At the time FUSE was our saving grace for music videos and played music videos all day long. Me and Coop would just stay at home watching episode after episode of Daily Download, FList, Top Countdown, and many other shows that were just polls for favorite music videos. I believe it was on there that I REALLY heard "Smells Like Teen Spirit." Of course I knew the song and had heard it before, but then there is the time when you see it with the music video and it just clicks. You get it...
So I ordered that album and it was honestly the one I was most excited for.
I remember putting it on my mp3 player at the time(Iriver) and taking it out to the warehouse to listen to while working in the warehouse.
I played that record to death.
I would play it all the time, because I loved it and my dad also loved it. So I could be singing along and look up and see dad air drumming and singing along to every word as well. (Side note: at 15 years old thats a big deal. I always knew I had dad's approval and dad's love, but it always was a big boost to the morale when you found a band that dad liked too.)
But I can honestly say that Nirvana was one of those bands that was one of the first that I really identified/defined myself with.

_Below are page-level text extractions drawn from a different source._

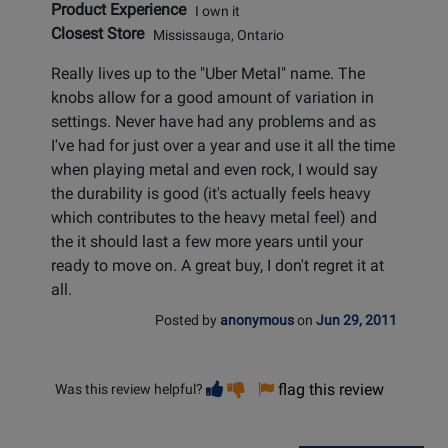
Product Experience
I own it
Closest Store
Mississauga, Ontario
Really lives up to the "Uber Metal" name. The
knobs allow for a good amount of variation in
settings. Never have had any problems and as
I've had for just over a year and use it all the time
when playing metal and even rock, I would say
the durability is good (it's actually feels heavy
which contributes to the heavy metal feel) and
the it should last a few more years until your
ready to move on. A great buy, I don't regret it at
all.
Posted by
anonymous
on
Jun 29, 2011
Vote
Vote
flag this review
Was this review helpful?
helpful
not
helpful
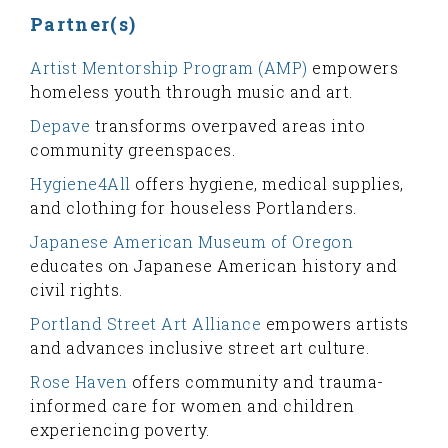
Partner(s)
Artist Mentorship Program (AMP)
empowers
homeless youth through music and art.
Depave
transforms overpaved areas into
community greenspaces.
Hygiene4All
offers hygiene, medical supplies,
and clothing for houseless Portlanders.
Japanese American Museum of Oregon
educates on Japanese American history and
civil rights.
Portland Street Art Alliance
empowers artists
and advances inclusive street art culture.
Rose Haven
offers community and trauma-
informed care for women and children
experiencing poverty.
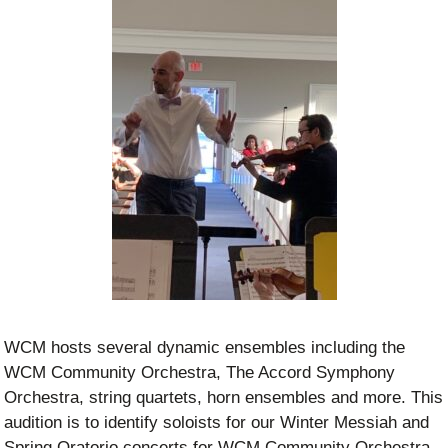
WCM hosts several dynamic ensembles including the
WCM Community Orchestra, The Accord Symphony
Orchestra, string quartets, horn ensembles and more. This
audition is to identify soloists for our Winter Messiah and
Spring Oratorio concerts for WCM Community Orchestra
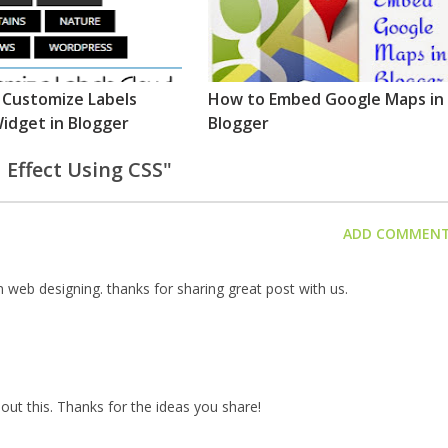
 Customize Labels
How to Embed Google Maps in
idget in Blogger
Blogger
 Effect Using CSS"
ADD COMMEN
 web designing. thanks for sharing great post with us.
out this. Thanks for the ideas you share!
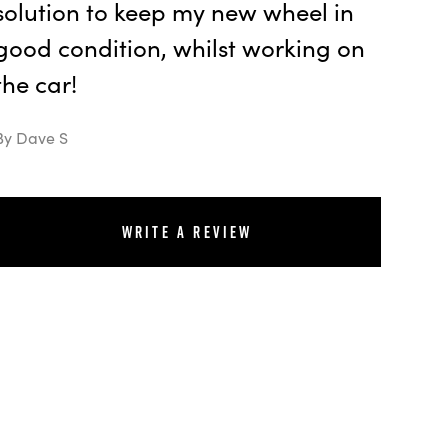
solution to keep my new wheel in
good condition, whilst working on
the car!
By Dave S
Write a review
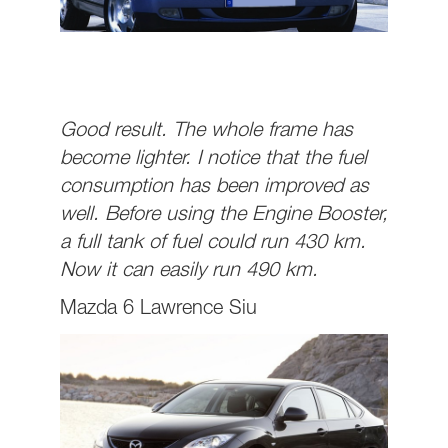
Good result. The whole frame has
become lighter. I notice that the fuel
consumption has been improved as
well. Before using the Engine Booster,
a full tank of fuel could run 430 km.
Now it can easily run 490 km.
Mazda 6 Lawrence Siu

I think most of us who grew up surrounded by music can say we all went through stages, and maybe still are, where we identified ourselves with our music, with our bands of choice. We liked what we thought defined us, and couldn't listen to other Pop-y stuff because that would mess with my image (So absurd looking back now, but at the time made so much sense.) I remember pushing bands away that I couldn't like, (That I love now!) like Panic! at the Disco, Nine Inch Nails, Pop artists, and others. But back in the day, it was all about keeping your image, keeping your definition.
I latched on to bands like P.O.D. Chevelle, and Nirvana to define myself. I related to that music at that time more than anything else, so it became apart of me.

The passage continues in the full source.